## [WORK TO COMPLETE]
When you reach the line in the data below that contains "och förs till", please start repeating lines exactly, and stop after the line that contains "tiden i fångenskap.", repeating nothing else.

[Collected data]

══════════

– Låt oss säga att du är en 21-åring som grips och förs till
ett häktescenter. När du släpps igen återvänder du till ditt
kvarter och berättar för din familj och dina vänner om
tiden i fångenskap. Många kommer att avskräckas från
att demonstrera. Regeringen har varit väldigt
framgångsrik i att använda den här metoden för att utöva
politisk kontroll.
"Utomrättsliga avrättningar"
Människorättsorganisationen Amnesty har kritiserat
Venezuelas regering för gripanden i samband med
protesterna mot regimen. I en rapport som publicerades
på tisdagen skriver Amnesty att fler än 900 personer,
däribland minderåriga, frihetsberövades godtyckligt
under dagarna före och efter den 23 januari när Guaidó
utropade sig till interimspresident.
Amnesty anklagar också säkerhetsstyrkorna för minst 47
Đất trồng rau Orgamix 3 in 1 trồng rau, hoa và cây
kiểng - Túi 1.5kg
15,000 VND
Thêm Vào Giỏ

══════════

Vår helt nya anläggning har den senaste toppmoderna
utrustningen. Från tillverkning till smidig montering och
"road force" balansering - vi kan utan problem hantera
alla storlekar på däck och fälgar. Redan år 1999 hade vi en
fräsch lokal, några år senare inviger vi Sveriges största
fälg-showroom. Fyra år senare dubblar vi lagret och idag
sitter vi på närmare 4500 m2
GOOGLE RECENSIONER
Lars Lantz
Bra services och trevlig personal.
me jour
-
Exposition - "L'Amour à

══════════

## [FINISHED EXERCISE]
– Låt oss säga att du är en 21-åring som grips och förs till
ett häktescenter. När du släpps igen återvänder du till ditt
kvarter och berättar för din familj och dina vänner om
tiden i fångenskap. Många kommer att avskräckas från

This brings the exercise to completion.